Lezioni di piano

Questa storia ha come protagonisti una suora, un bambino e un pianoforte. È successa tanti anni fa in una zona di Milano, a poche centinaia di metri da una piazza dedicata a un grande musicista, Wagner, e di fronte alla statua di Giuseppe Verdi, che se ci passate la sera, quando l’illuminazione artificiale accende i lampioni, proietta la sua ombra mani in tasca sulla parete di un palazzo.

di Angelo Miotto

piano

La suora si chiamava Rosaria, la sua pelle era incartapecorita, nessuno ricorda i suoi anni, nessuno ricorda se si muovesse o se fosse sempre seduta là sulla sua sedia di legno, chiusa dentro quella camicia di forza nera, con la cuffia.
Il bambino andava dalla suora una volta alla settimana, per imparare a suonare il piano. Prima, un paio di anni prima, aveva suonato una barcarola ripetitiva, un due tre/ un due tre per la mano di basso e una melodia che non rimane nella memoria a casa di una cantante in pensione. Aveva i denti lunghi e i capelli bianchi cotonati, la faccia da coniglio avvizzito, le unghie rosse picchiettavano sui tasti avorio consunto. Ma torniamo alla suora.
Rosaria non parla molto, giudica. Rosaria muove il capo e lo scuote, quasi sempre, per dire che no, non va bene. Rosaria ha una bacchetta di legno che usa per indicare le note sullo spartito. Perché non si muove, lei. Ma quella bacchetta sì e si scaglia con forza sui dorsi delle mani che incespicano in un diesis, o saltano una ditteggiatura.

Il bambino non va volentieri a lezione. E come potrebbe.
Le spalle a spiovente prende i libri e si avvia verso quella struttura, entra, portineria, scavalca la prima suora e si inoltra nel sotterraneo, seconda porta a sinistra e suor Rosaria è già lì.
Tutto, in quella stanza, puzza di vecchio. La suora. La carta, il pianoforte. I vestiti che emanano zaffate di naftalina. E quando il bambino risale le scale avverte un senso di liberazione compiuto, appena scavalca nuovamente la suora guardiana e ritorna nel rumore del traffico della piazza, il Peppino mani in tasca che lo guarda impettito.

Uno si potrebbe chiedere come è andata a finire questa storia sbagliata, dove la musica è stata piegata alle fredde monete da cento lire, che non dovevano cadere dal dorso della mano mentre correva fra gli ottantotto tasti. Come ha reagito a un sopruso, anche violento in fondo, a un’autorità che non veniva da una passione, ma dalla freddezza di una sottana rigida religiosa. Solfeggi obbligati, ripetuti in maniera meccanica, lettura di note senza una dinamica, come la mancanza di carnale passione sotto quegli abiti, in un’altra età, se Rosaria fosse mai stata giovane, se la sua pelle non avesse conosciuto che rughe, se i suoi capelli non fossero stati sempre tagliati sotto una cuffia, punizione di sé come dono, dono al buon Dio da dare con gioia, dove non c’era che accettazione di un dolore.
Eppure tutti gli angeli che cantano, i salmi che ripercorrono gli strumenti, la musica che pervade le Scritture e quel senso di gotico internazionale che emana dal repertorio bachiano, uomo da chiesa e di gran godimento terreno. Ma torniamo alla storia. Com è andata a finire?

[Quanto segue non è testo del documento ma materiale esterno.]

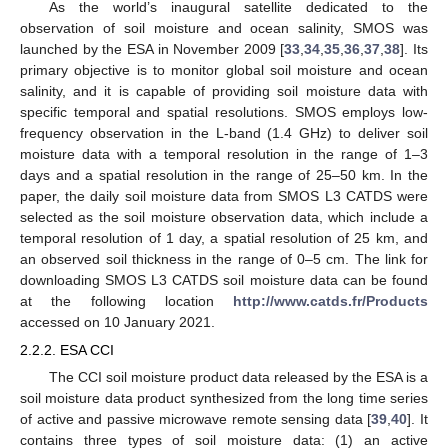
As the world’s inaugural satellite dedicated to the
observation of soil moisture and ocean salinity, SMOS was
launched by the ESA in November 2009 [
33
,
34
,
35
,
36
,
37
,
38
]. Its
primary objective is to monitor global soil moisture and ocean
salinity, and it is capable of providing soil moisture data with
specific temporal and spatial resolutions. SMOS employs low-
frequency observation in the L-band (1.4 GHz) to deliver soil
moisture data with a temporal resolution in the range of 1–3
days and a spatial resolution in the range of 25–50 km. In the
paper, the daily soil moisture data from SMOS L3 CATDS were
selected as the soil moisture observation data, which include a
temporal resolution of 1 day, a spatial resolution of 25 km, and
an observed soil thickness in the range of 0–5 cm. The link for
downloading SMOS L3 CATDS soil moisture data can be found
at the following location
http://www.catds.fr/Products
accessed on 10 January 2021.
2.2.2. ESA CCI
The CCI soil moisture product data released by the ESA is a
soil moisture data product synthesized from the long time series
of active and passive microwave remote sensing data [
39
,
40
]. It
contains three types of soil moisture data: (1) an active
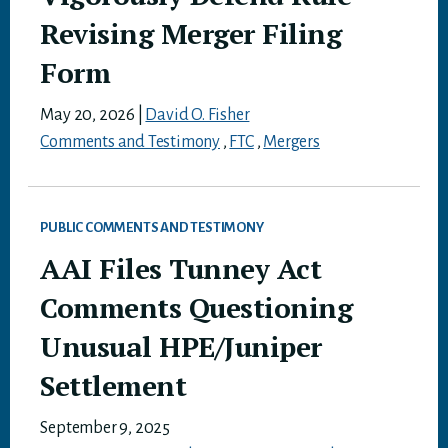
Revising Merger Filing
Form
May 20, 2026
|
David O. Fisher
Comments and Testimony
,
FTC
,
Mergers
PUBLIC COMMENTS AND TESTIMONY
AAI Files Tunney Act
Comments Questioning
Unusual HPE/Juniper
Settlement
September 9, 2025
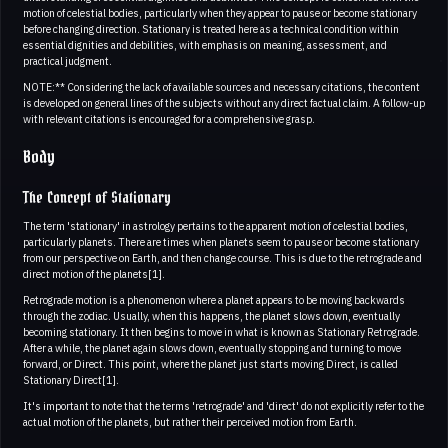
motion of celestial bodies, particularly when they appear to pause or become stationary
before changing direction. Stationary is treated here as a technical condition within
essential dignities and debilities, with emphasis on meaning, assessment, and
practical judgment.
NOTE:** Considering the lack of available sources and necessary citations, the content
is developed on general lines of the subjects without any direct factual claim. A follow-up
with relevant citations is encouraged for a comprehensive grasp.
Body
The Concept of Stationary
The term 'stationary' in astrology pertains to the apparent motion of celestial bodies,
particularly planets. There are times when planets seem to pause or become stationary
from our perspective on Earth, and then change course. This is due to the retrograde and
direct motion of the planets[1].
Retrograde motion is a phenomenon where a planet appears to be moving backwards
through the zodiac. Usually, when this happens, the planet slows down, eventually
becoming stationary. It then begins to move in what is known as Stationary Retrograde.
After a while, the planet again slows down, eventually stopping and turning to move
forward, or Direct. This point, where the planet just starts moving Direct, is called
Stationary Direct[1].
It's important to note that the terms 'retrograde' and 'direct' do not explicitly refer to the
actual motion of the planets, but rather their perceived motion from Earth.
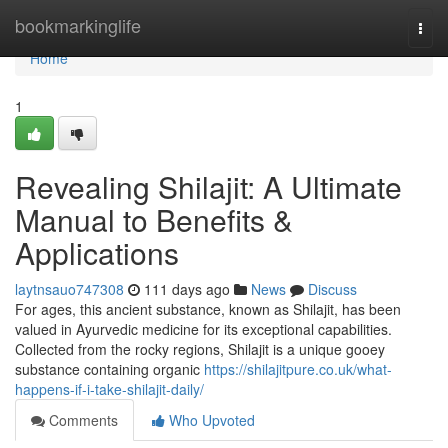
Home
bookmarkinglife
Togg
navi
Home
1
Revealing Shilajit: A Ultimate
Manual to Benefits &
Applications
laytnsauo747308
111 days ago
News
Discuss
For ages, this ancient substance, known as Shilajit, has been
valued in Ayurvedic medicine for its exceptional capabilities.
Collected from the rocky regions, Shilajit is a unique gooey
substance containing organic
https://shilajitpure.co.uk/what-
happens-if-i-take-shilajit-daily/
Comments
Who Upvoted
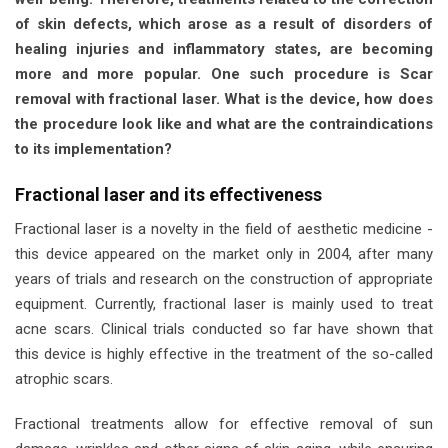
of skin defects, which arose as a result of disorders of
healing injuries and inflammatory states, are becoming
more and more popular. One such procedure is
Scar
removal with fractional laser.
What is the device, how does
the procedure look like and what are the contraindications
to its implementation?
Fractional laser and its effectiveness
Fractional laser is a novelty in the field of aesthetic medicine -
this device appeared on the market only in 2004, after many
years of trials and research on the construction of appropriate
equipment. Currently, fractional laser is mainly used to treat
acne scars. Clinical trials conducted so far have shown that
this device is highly effective in the treatment of the so-called
atrophic scars.
Fractional treatments allow for effective removal of sun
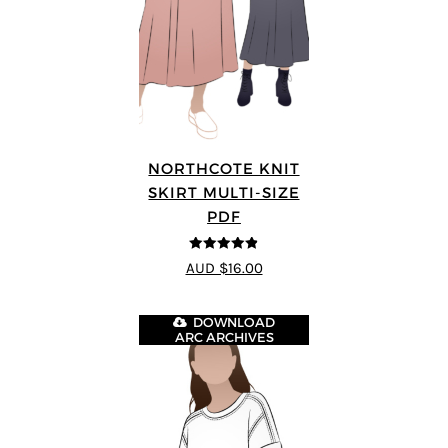
NORTHCOTE KNIT
SKIRT MULTI-SIZE
PDF
4.83
out of
AUD $16.00
5
DOWNLOAD
ARC ARCHIVES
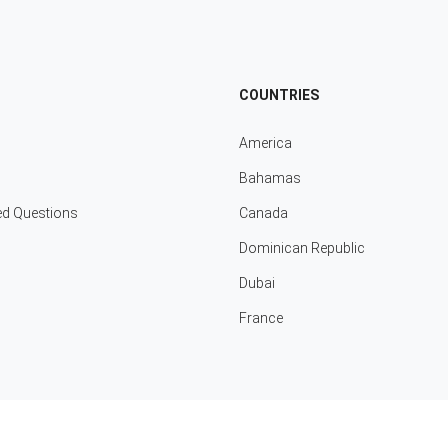
COUNTRIES
America
Bahamas
ed Questions
Canada
Dominican Republic
Dubai
France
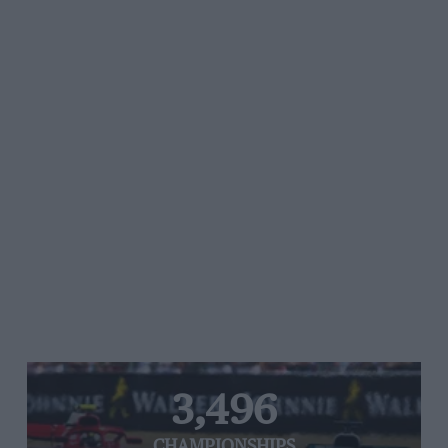
3,496
CHAMPIONSHIPS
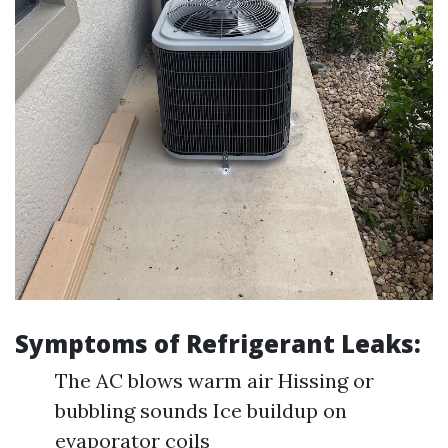
Symptoms of Refrigerant Leaks:
The AC blows warm air Hissing or
bubbling sounds Ice buildup on
evaporator coils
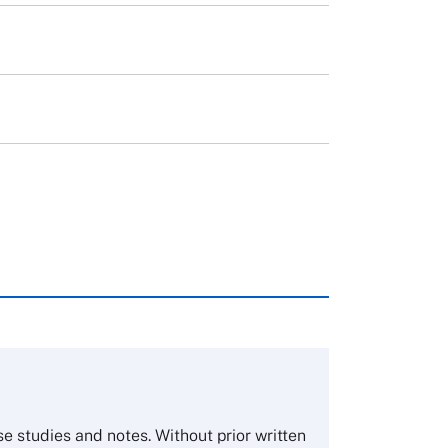
rough case clearing houses. In order to
copies please visit the links below.
Asia Pacific Case Center
NUCB Business School
ase studies and notes. Without prior written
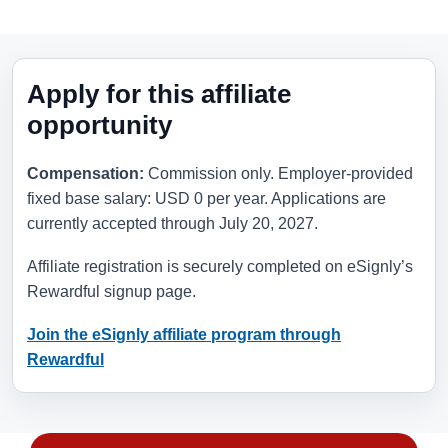
Apply for this affiliate
opportunity
Compensation:
Commission only. Employer-provided
fixed base salary: USD 0 per year. Applications are
currently accepted through
July 20, 2027
.
Affiliate registration is securely completed on eSignly’s
Rewardful signup page.
Join the eSignly affiliate program through
Rewardful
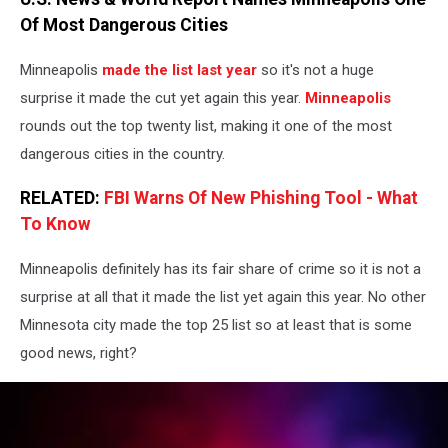
Cvjetkovic
Of Most Dangerous Cities
Minneapolis
made the list last year
so it's not a huge
surprise it made the cut yet again this year.
Minneapolis
rounds out the top twenty list, making it one of the most
dangerous cities in the country.
RELATED:
FBI Warns Of New Phishing Tool - What
To Know
Minneapolis definitely has its fair share of crime so it is not a
surprise at all that it made the list yet again this year. No other
Minnesota city made the top 25 list so at least that is some
good news, right?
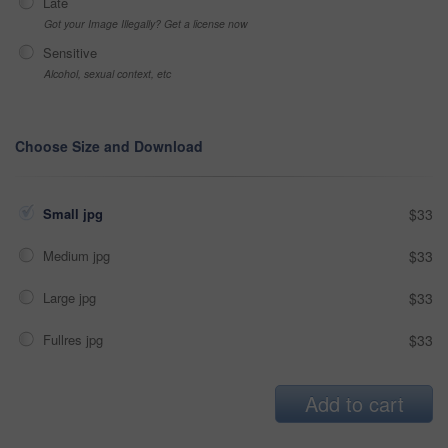
Late
Got your Image Illegally? Get a license now
Sensitive
Alcohol, sexual context, etc
Choose Size and Download
Small jpg
$33
Medium jpg
$33
Large jpg
$33
Fullres jpg
$33
Add to cart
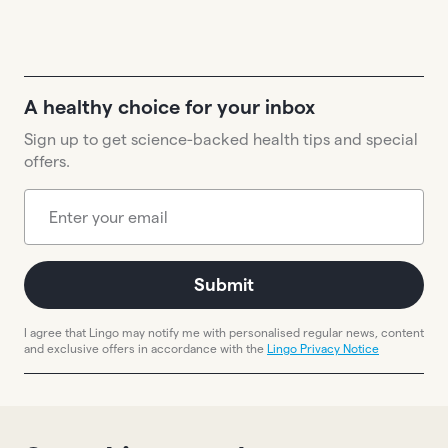
A healthy choice for your inbox
Sign up to get science-backed health tips and special
offers.
Submit
I agree that Lingo may notify me with personalised regular news, content
and exclusive offers in accordance with the
Lingo Privacy Notice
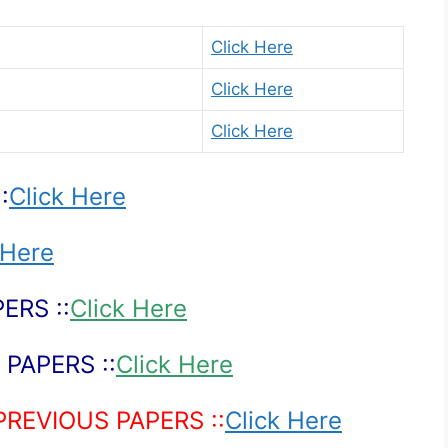
Click Here
Click Here
Click Here
:
Click Here
 Here
ERS ::
Click Here
PAPERS ::
Click Here
PREVIOUS PAPERS ::
Click Here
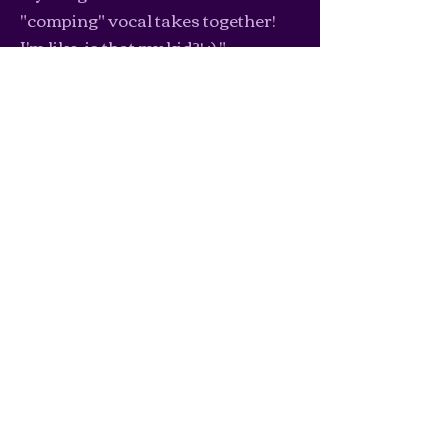
"comping" vocal takes together!
I'm like, is that my kid?! :) "
-Stephanie J.
Let's work
together
Click here to view my coaching packages!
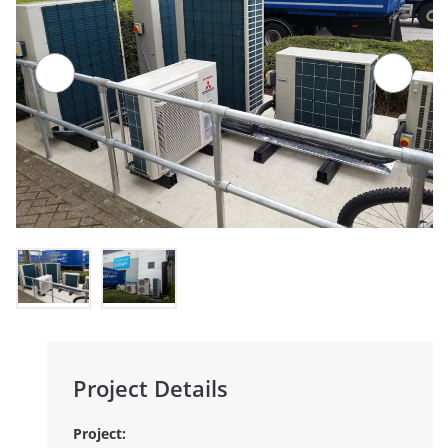
Project Details
Project:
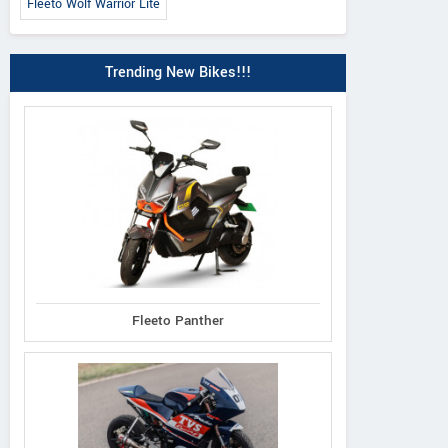
Fleeto Wolf Warrior Lite
Trending New Bikes!!!
Fleeto Panther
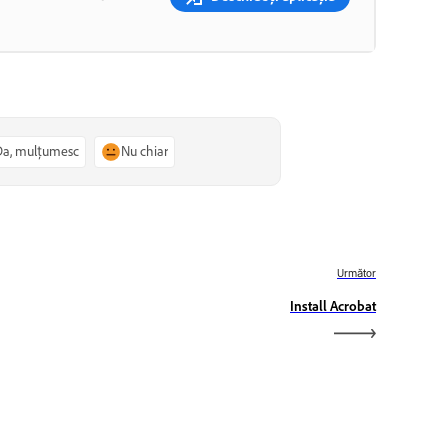
Da, mulțumesc
Nu chiar
Următor
Install Acrobat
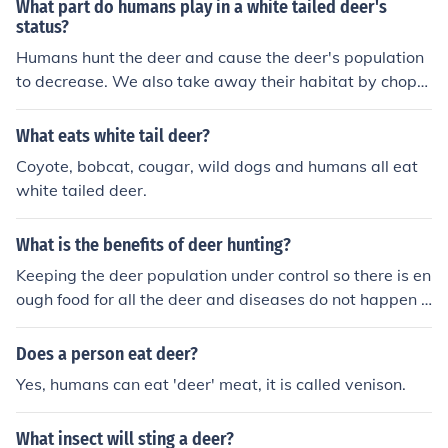
What part do humans play in a white tailed deer's
status?
Humans hunt the deer and cause the deer's population
to decrease. We also take away their habitat by choppi
ng down forests.
What eats white tail deer?
Coyote, bobcat, cougar, wild dogs and humans all eat
white tailed deer.
What is the benefits of deer hunting?
Keeping the deer population under control so there is en
ough food for all the deer and diseases do not happen p
lus deer meat is very healthy and delicious
Does a person eat deer?
Yes, humans can eat 'deer' meat, it is called venison.
What insect will sting a deer?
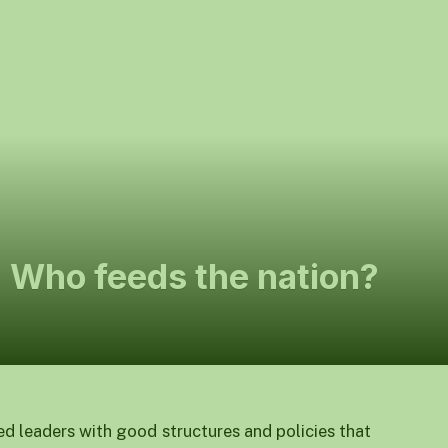
: Who feeds the nation?
ed leaders with good structures and policies that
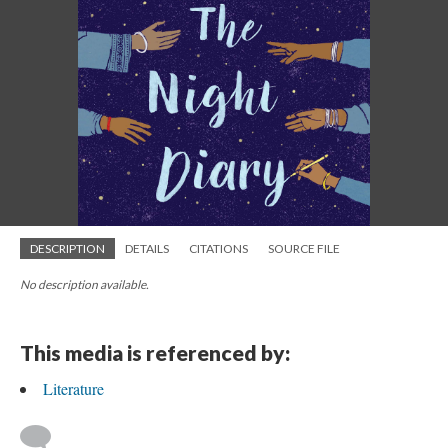
DESCRIPTION
DETAILS
CITATIONS
SOURCE FILE
No description available.
This media is referenced by:
Literature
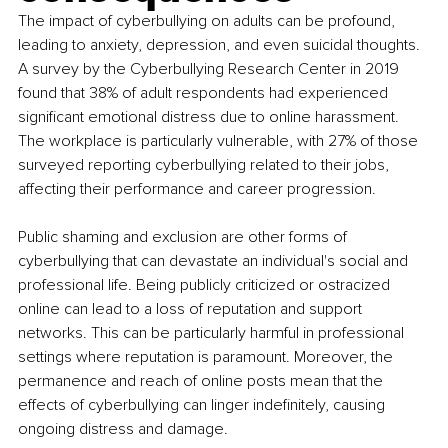
The impact of cyberbullying on adults can be profound, 
leading to anxiety, depression, and even suicidal thoughts. 
A survey by the Cyberbullying Research Center in 2019 
found that 38% of adult respondents had experienced 
significant emotional distress due to online harassment. 
The workplace is particularly vulnerable, with 27% of those 
surveyed reporting cyberbullying related to their jobs, 
affecting their performance and career progression.
Public shaming and exclusion are other forms of 
cyberbullying that can devastate an individual's social and 
professional life. Being publicly criticized or ostracized 
online can lead to a loss of reputation and support 
networks. This can be particularly harmful in professional 
settings where reputation is paramount. Moreover, the 
permanence and reach of online posts mean that the 
effects of cyberbullying can linger indefinitely, causing 
ongoing distress and damage.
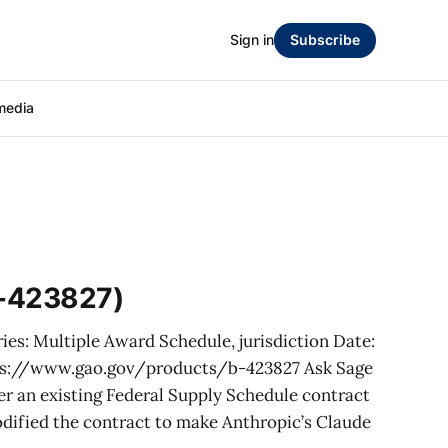
Sign in
Subscribe
media
B-423827)
ies: Multiple Award Schedule, jurisdiction Date:
ps://www.gao.gov/products/b-423827 Ask Sage
er an existing Federal Supply Schedule contract
dified the contract to make Anthropic’s Claude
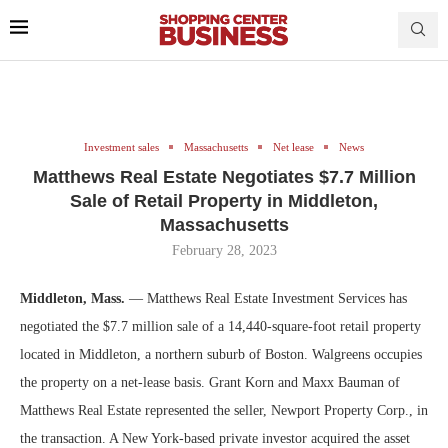
Investment sales
Massachusetts
Net lease
News
Matthews Real Estate Negotiates $7.7 Million
Sale of Retail Property in Middleton,
Massachusetts
February 28, 2023
Middleton, Mass.
— Matthews Real Estate Investment Services has
negotiated the $7.7 million sale of a 14,440-square-foot retail property
located in Middleton, a northern suburb of Boston. Walgreens occupies
the property on a net-lease basis. Grant Korn and Maxx Bauman of
Matthews Real Estate represented the seller, Newport Property Corp., in
the transaction. A New York-based private investor acquired the asset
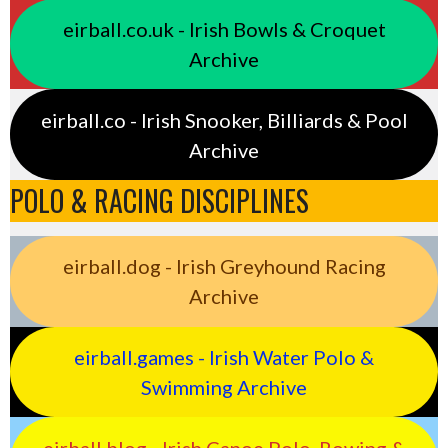
eirball.co.uk - Irish Bowls & Croquet
Archive
eirball.co - Irish Snooker, Billiards & Pool
Archive
POLO & RACING DISCIPLINES
eirball.dog - Irish Greyhound Racing
Archive
eirball.games - Irish Water Polo &
Swimming Archive
eirball.blog - Irish Canoe Polo, Rowing &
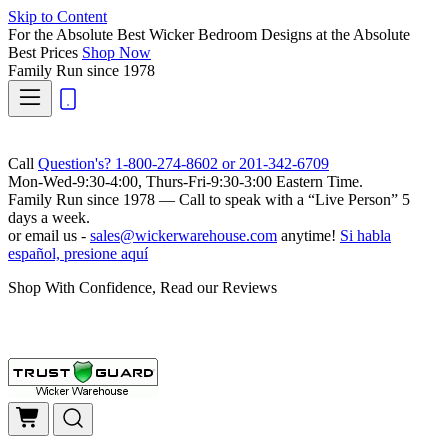
Skip to Content
For the Absolute Best Wicker Bedroom Designs at the Absolute
Best Prices
Shop Now
Family Run
since 1978
Call
Question's? 1-800-274-8602 or 201-342-6709
Mon-Wed-9:30-4:00, Thurs-Fri-9:30-3:00 Eastern Time.
Family Run
since 1978 — Call to speak with a
“Live Person”
5
days a week.
or email us -
sales@wickerwarehouse.com
anytime!
Si habla
español, presione aquí
Shop With Confidence, Read our Reviews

Comunque, è andata a finire bene.
Il bambino un bel giorno se ne andò, la mummia orante rimase seduta in quell’aula del sotterraneo e forse, chissà, è ancora lì. Il pianoforte ha continuato a suonare, ma questa volta con con forte e piano, puntati e sospiri grazie a una nuova maestra, Maria.  È una storia vera. Di rapporti di forza e di potere. Non tutto finisce bene, come nei film. E qui difatti quel che rimase fu un’allergia conclamata verso gli aspetti più rigidi dell’arte dei suoni.
Ma la gioia della musica, ecco quella è rimasta.